Query API

As briefly described in Finding jobs, the find_jobs() method provides much more powerful search functionality beyond simple selection of jobs with specific state points. One of the key features of signac is the possibility to search the project workspace to select desired subsets as needed.

It is possible to use search expressions directly on the command line, for example in combination with the $ signac find command. In this case, filter arguments are expected to be provided as valid JSON expressions. Notably, JSON (Javascript’s) Booleans are true and false as opposed to Python’s True and False.

Query Namespaces

Filter keys are namespaced by the type of the key.
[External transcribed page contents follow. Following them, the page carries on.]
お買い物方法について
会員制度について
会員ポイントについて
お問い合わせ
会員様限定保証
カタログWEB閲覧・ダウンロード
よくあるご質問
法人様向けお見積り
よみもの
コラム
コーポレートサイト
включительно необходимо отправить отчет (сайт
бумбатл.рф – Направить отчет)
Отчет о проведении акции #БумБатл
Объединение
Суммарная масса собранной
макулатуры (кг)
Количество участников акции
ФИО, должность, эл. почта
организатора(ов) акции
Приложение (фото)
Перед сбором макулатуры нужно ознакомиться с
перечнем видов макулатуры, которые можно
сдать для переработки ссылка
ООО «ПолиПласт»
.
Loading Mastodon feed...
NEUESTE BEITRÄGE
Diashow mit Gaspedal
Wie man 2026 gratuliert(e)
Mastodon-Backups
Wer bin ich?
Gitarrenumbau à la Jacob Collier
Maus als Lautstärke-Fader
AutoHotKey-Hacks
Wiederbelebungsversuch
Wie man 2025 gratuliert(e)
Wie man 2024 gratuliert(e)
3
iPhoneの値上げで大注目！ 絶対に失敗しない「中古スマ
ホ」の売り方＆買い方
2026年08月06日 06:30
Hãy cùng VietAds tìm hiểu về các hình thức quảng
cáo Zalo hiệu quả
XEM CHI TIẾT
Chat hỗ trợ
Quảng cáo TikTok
This means that any filter can be used to simultaneously search for keys in both the job state point and the job document. Namespaces are identified by prefixing filter keys with the appropriate prefixes. Currently, the following prefixes are recognized:

For example, to select all jobs whose state point key a has the value “foo” and document key b has the value “bar”, you would use:

project.find_jobs({"sp.a": "foo", "doc.b": "bar"})

The default prefix is sp, so any filter key that does not have a recognized prefix will be matched against job state points. This means that the following query is equivalent to the one above:

project.find_jobs({"a": "foo", "doc.b": "bar"})

Basic Expressions

Filter arguments are a mapping of expressions, where a single expression consists of a key-value pair. All selected documents will match these expressions.
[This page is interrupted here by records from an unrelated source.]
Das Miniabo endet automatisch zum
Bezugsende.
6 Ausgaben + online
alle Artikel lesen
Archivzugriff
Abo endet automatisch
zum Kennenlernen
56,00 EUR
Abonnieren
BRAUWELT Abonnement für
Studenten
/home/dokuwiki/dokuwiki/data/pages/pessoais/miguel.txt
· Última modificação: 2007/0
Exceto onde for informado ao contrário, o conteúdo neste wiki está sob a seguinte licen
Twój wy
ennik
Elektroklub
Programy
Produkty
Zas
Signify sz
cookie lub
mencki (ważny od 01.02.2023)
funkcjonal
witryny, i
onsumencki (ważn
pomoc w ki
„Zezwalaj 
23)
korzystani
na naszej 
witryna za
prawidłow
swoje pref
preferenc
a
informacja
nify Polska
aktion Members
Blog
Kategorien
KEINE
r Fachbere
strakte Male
The simplest expression is an exact match. For example, in order to select all jobs whose state point key a has the value 42, you would use the following expression: {"a": 42} as follows:

project.find_jobs({"a": 42})
signac find '{"a": 42}'

Select All

If you want to select the complete data set, don’t provide any filter argument at all. The default argument of None or an empty expression {} will select all jobs or documents. As was previously demonstrated, iterating over all jobs in a project can be accomplished directly.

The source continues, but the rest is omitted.